Racing the Light (Elvis Cole #19; Joe Pike #8)(32)
“Two nights, tonight and tomorrow.”
She glanced at me.
“Though we could stretch it to three.”
She went back to Pike.
“I hope we’ll see you before we leave.”
Ben said, “Yeah.”
“You will.”
Pike checked his watch and looked at me.
“I’d better get moving.”
Pike said his good-nights and let himself out. Lucy and Ben assumed he was going home. He wasn’t.
Lucy said, “We’d better hit the sack, young man. Early start tomorrow.”
Ben suddenly pointed up.
“Is that a helicopter?”
A tiny gold speck floated above the canyon, but without the telltale red or green of a helicopter or an airplane.
I said, “I don’t think so. No running lights.”
The speck crossed overhead like a drifting balloon.
Lucy said, “It’s Tinker Bell.”
“Stop it, Mom.”
Ben pointed to a different part of the sky.
“Check it out! There’s another.”
A second gold speck appeared from the opposite direction, drifting toward the first. They were high, but I couldn’t tell how high. They appeared tiny, but the dark sky offered no reference.
Lucy suddenly pointed behind us.
“Look! Another! There’s three.”
Ben and I twisted to see.
The third speck moved faster. It arced directly to the first and circled it.
I said, “Drones. Gotta be.”
Ben said, “This is really cool.”
The second speck reached the third and the first, and the three specks froze in a perfect equilateral triangle.
Lucy leaned back to watch.
“Someone’s giving us a show.”
Ben turned fast and pointed again.
“Wow!”
A fourth and a fifth speck came fast from the east, barely clearing the trees. They dropped beneath the ridgeline, streaked through the canyon, turned ninety degrees, and shot straight up. They joined with the first three, forming a perfect pentagon.
I said, “Listen.”
Lucy and Ben looked at me.
“Hear anything?”
They traded a look and shook their heads.
“We should. Drones sound like bees and they’re loud.”
The five specks drifted toward us like balloons in a gentle breeze. They moved as one, retaining their perfect pentagonal formation, and stopped directly above.
Lucy pushed me with her foot.
“Did you arrange this?”
“No.”
“You’re lying.”
“I’m not.”
We tipped back in our chairs, watching. The five gold specks hung motionless, almost as if they were watching us.
They vanished.
Ben yelped.
“Hey! Where’d they go?”
I studied the area where the lights had vanished, but saw no glints or movement. I listened, but still heard nothing.
“Maybe they didn’t leave.”
He looked from me to the sky.
“They turned off the lights?”
“That, or they’re aliens.”
Lucy said, “I vote for E.T.”
She stood.
“Show’s over, buddy boy. Gotta be fresh for the Bruins.”
Lucy hooked an arm around his waist and I followed them into the house. Ben hugged me and the three of us said our good-nights.
I watched them disappear into the guest room, closed the sliders, locked the house, and set the alarm. I put out dry food for the cat, filled his water bowl, and climbed the steps to my loft.
The cat was crouched on the top step. Sullen.
“They’re going to bed. You’re safe.”
He did not acknowledge me and did not move.
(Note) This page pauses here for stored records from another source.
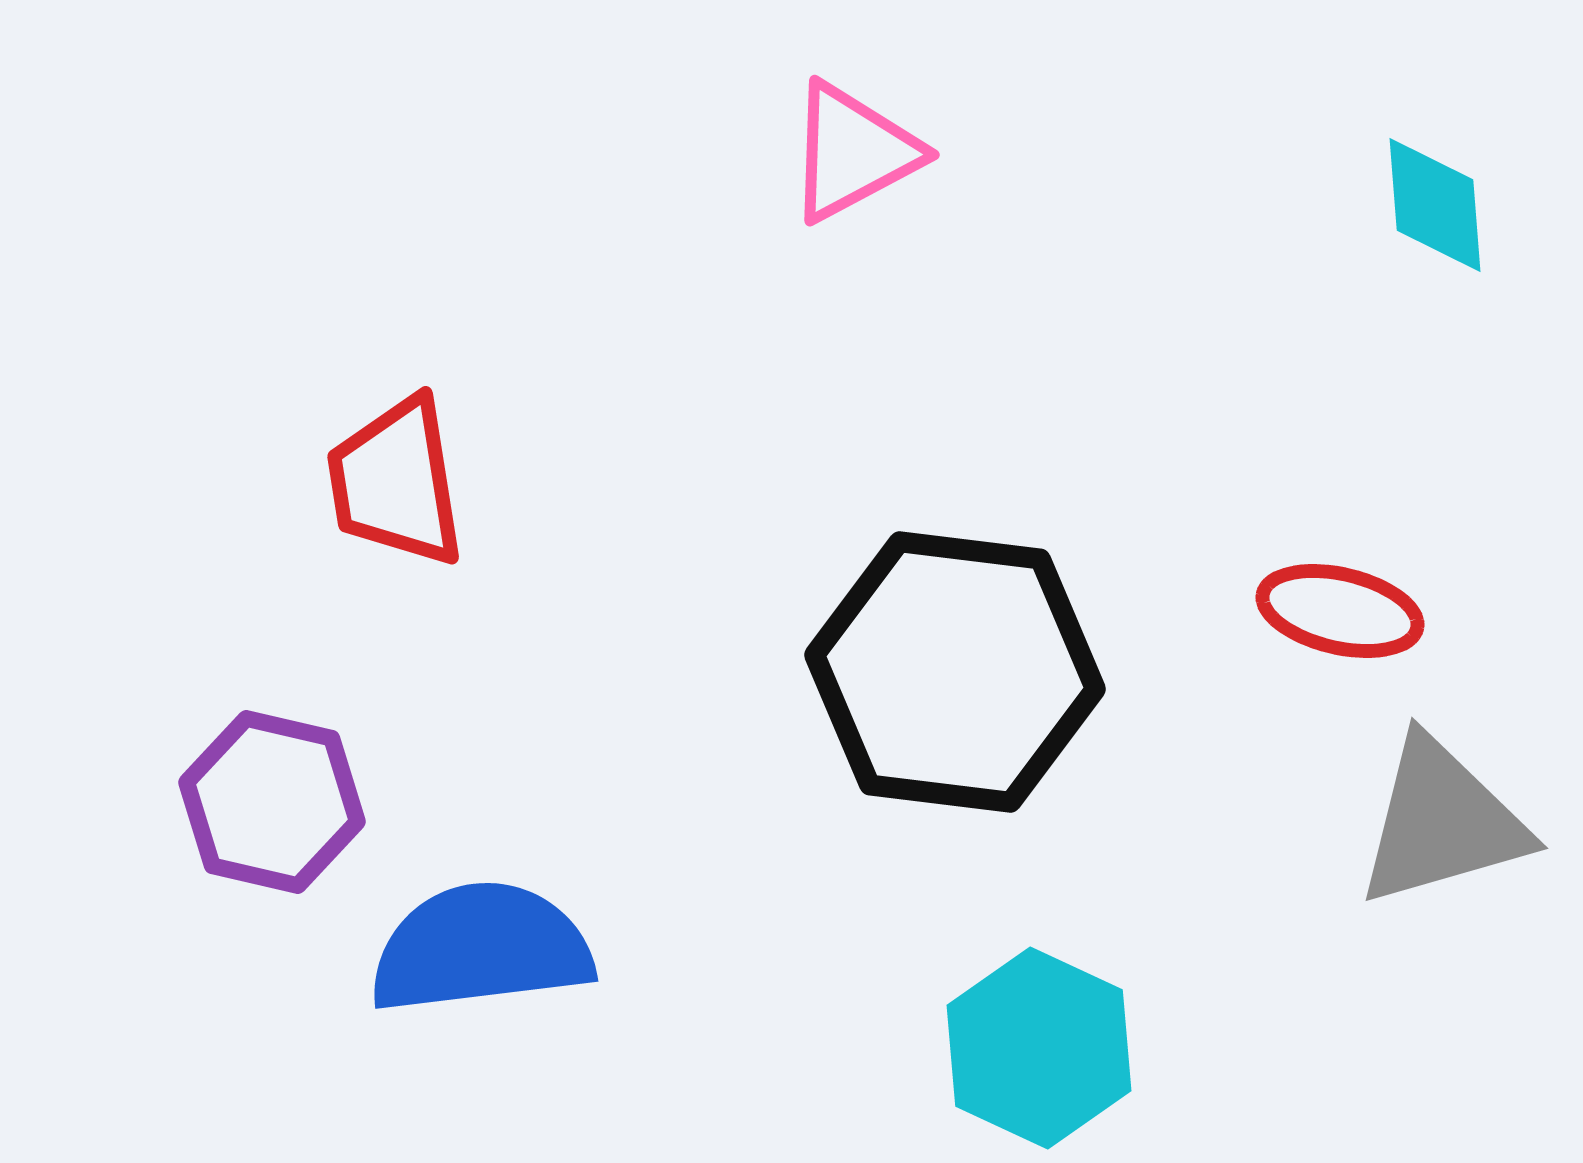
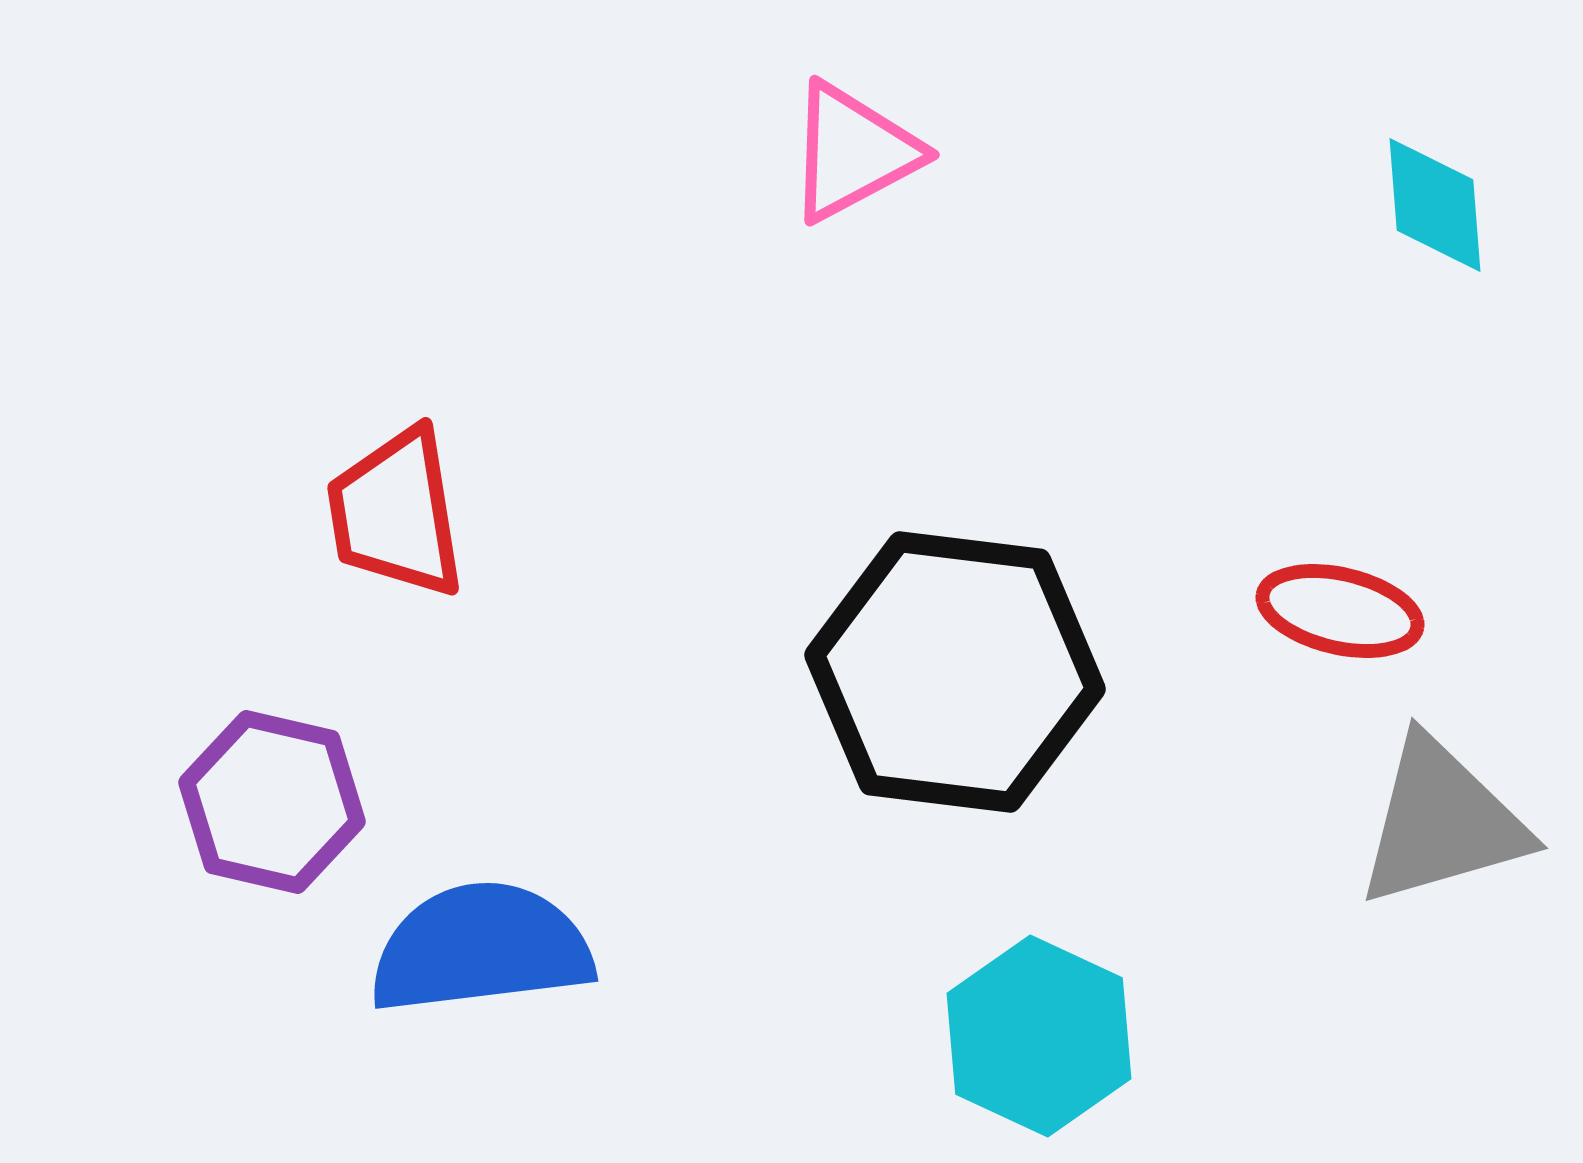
red trapezoid: moved 31 px down
cyan hexagon: moved 12 px up
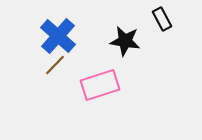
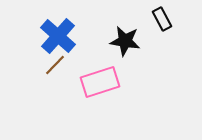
pink rectangle: moved 3 px up
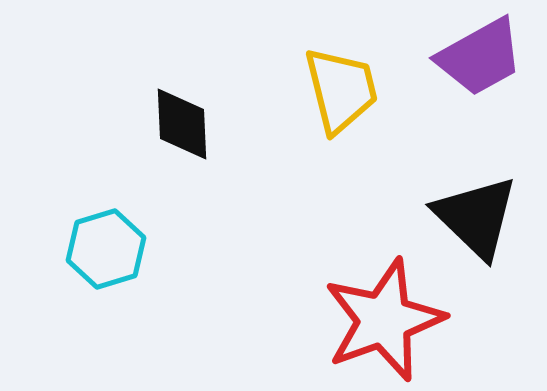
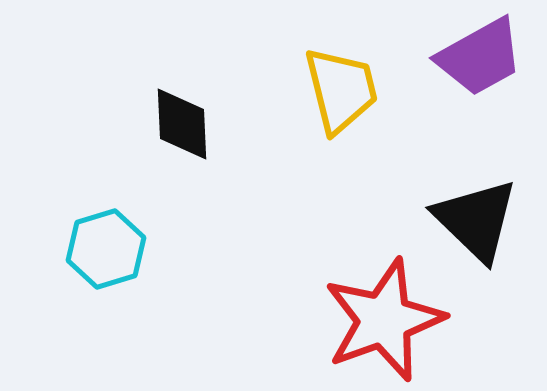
black triangle: moved 3 px down
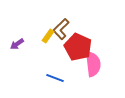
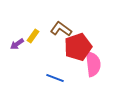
brown L-shape: rotated 80 degrees clockwise
yellow rectangle: moved 15 px left
red pentagon: rotated 28 degrees clockwise
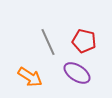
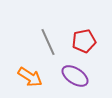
red pentagon: rotated 25 degrees counterclockwise
purple ellipse: moved 2 px left, 3 px down
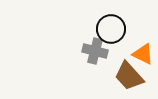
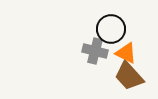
orange triangle: moved 17 px left, 1 px up
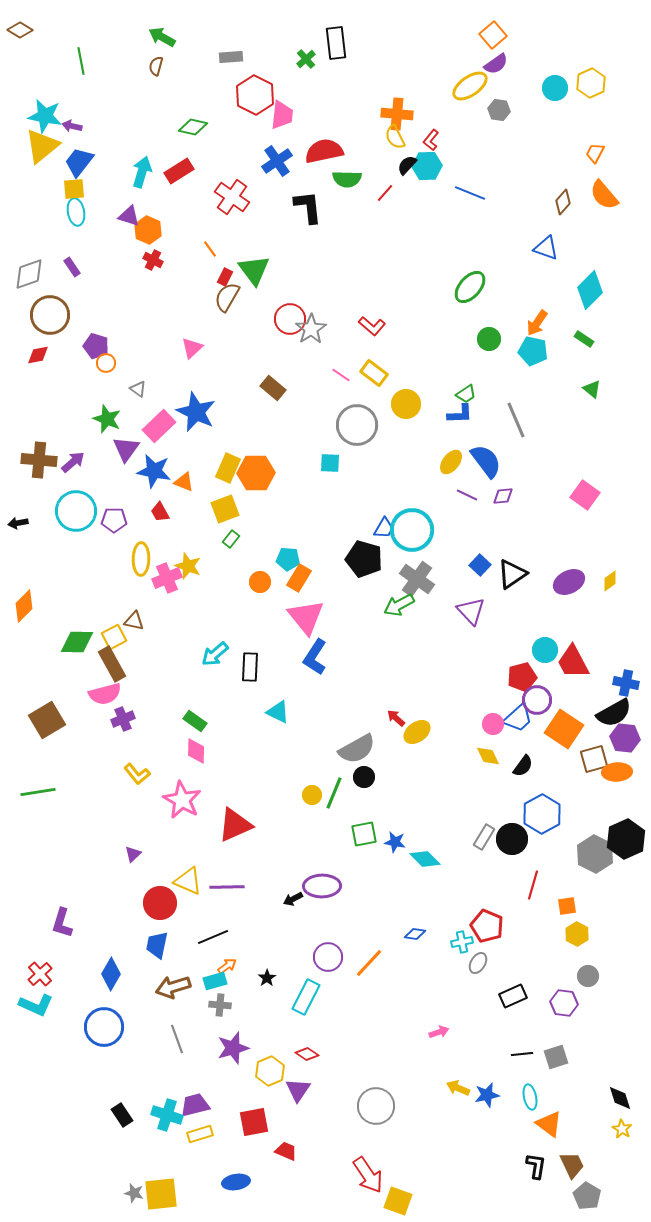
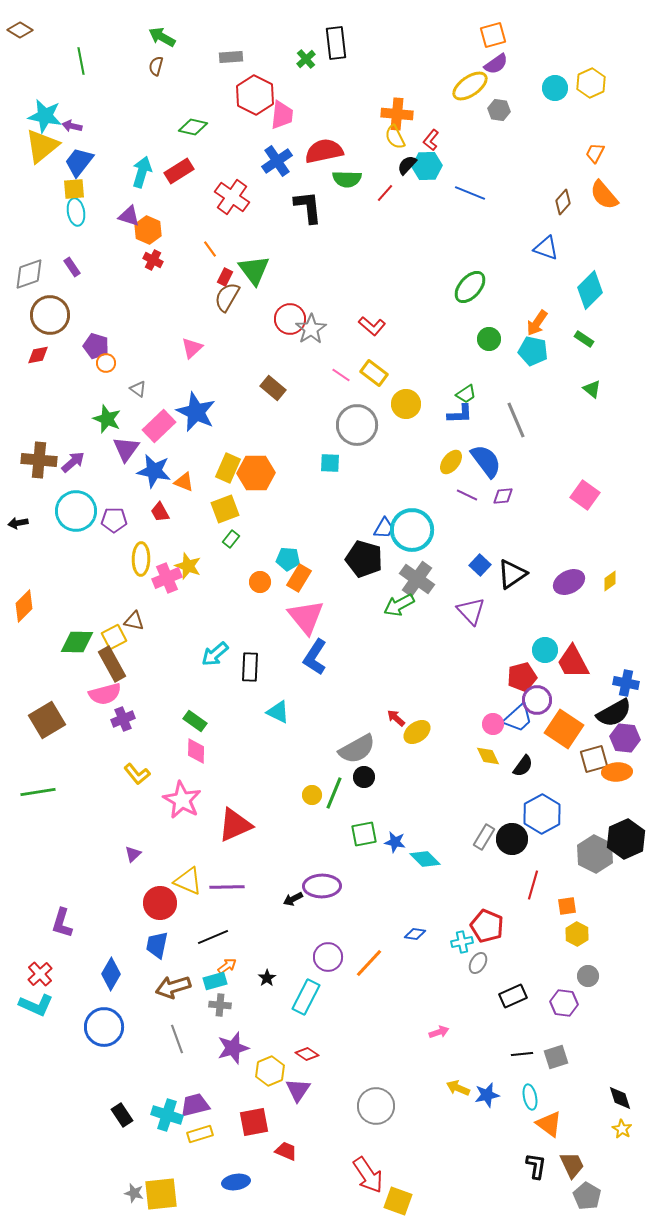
orange square at (493, 35): rotated 24 degrees clockwise
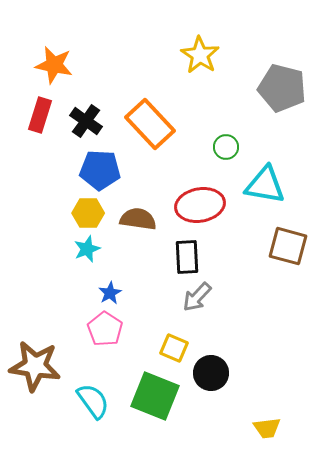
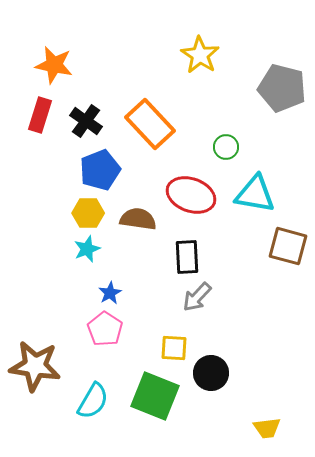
blue pentagon: rotated 24 degrees counterclockwise
cyan triangle: moved 10 px left, 9 px down
red ellipse: moved 9 px left, 10 px up; rotated 30 degrees clockwise
yellow square: rotated 20 degrees counterclockwise
cyan semicircle: rotated 66 degrees clockwise
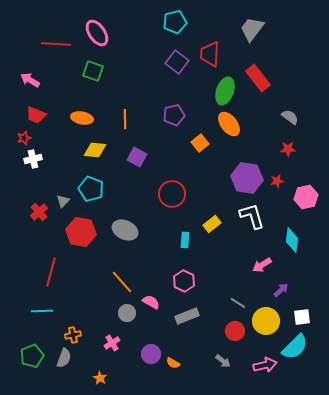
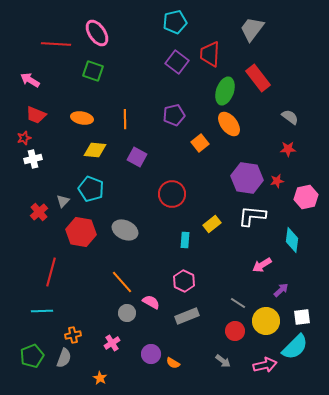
white L-shape at (252, 216): rotated 68 degrees counterclockwise
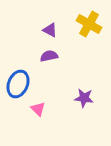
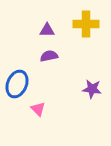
yellow cross: moved 3 px left; rotated 30 degrees counterclockwise
purple triangle: moved 3 px left; rotated 28 degrees counterclockwise
blue ellipse: moved 1 px left
purple star: moved 8 px right, 9 px up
I had to step over him.
When I came out of the bath a few minutes later, he was curled on the foot of my bed.
I shut the lights, climbed into bed, and looked out at the canyon. I saw house lights on the far ridge and hillsides, and the glittering city beyond the ridge, and the brilliant black sky. The drones had been invisible once their lights went out. They could have left and they could have stayed. I didn’t know. We often couldn’t see the things in front of us, no matter how hard we tried.
Sleep did not come quickly. I thought about Lucy and Ben. I tried to see us together the way I had once seen us together. I wondered how Lucy saw us and whether we saw the same thing.
20
Jon Stone
2240 hrs
West Hollywood, CA, USA Jon Stone, rock god.
Now up on his rotation: “Play That Funky Music” by Wild Cherry.
Jon jerked and whirled to the beat pounding his home above the Sunset Strip like a one-man boy band wrecking crew, every cell in his body a pulsing celebration. Jon Stone, naked as a jaybird, sixteen days back from a security stint in Turkmenistan on the northern Iranian border, had banked so much cash in the past twenty-four hours he buzzed with a burning energy.
And play that funky music ’Til you die!
Jon Stone sold death. Jon, who had spent thirteen years with the U.S. Army’s Special Forces, six of which as a Delta Force officer, was a private military contractor. As such, he sold the services of those who could deliver death and those who could defend against death. Business was booming.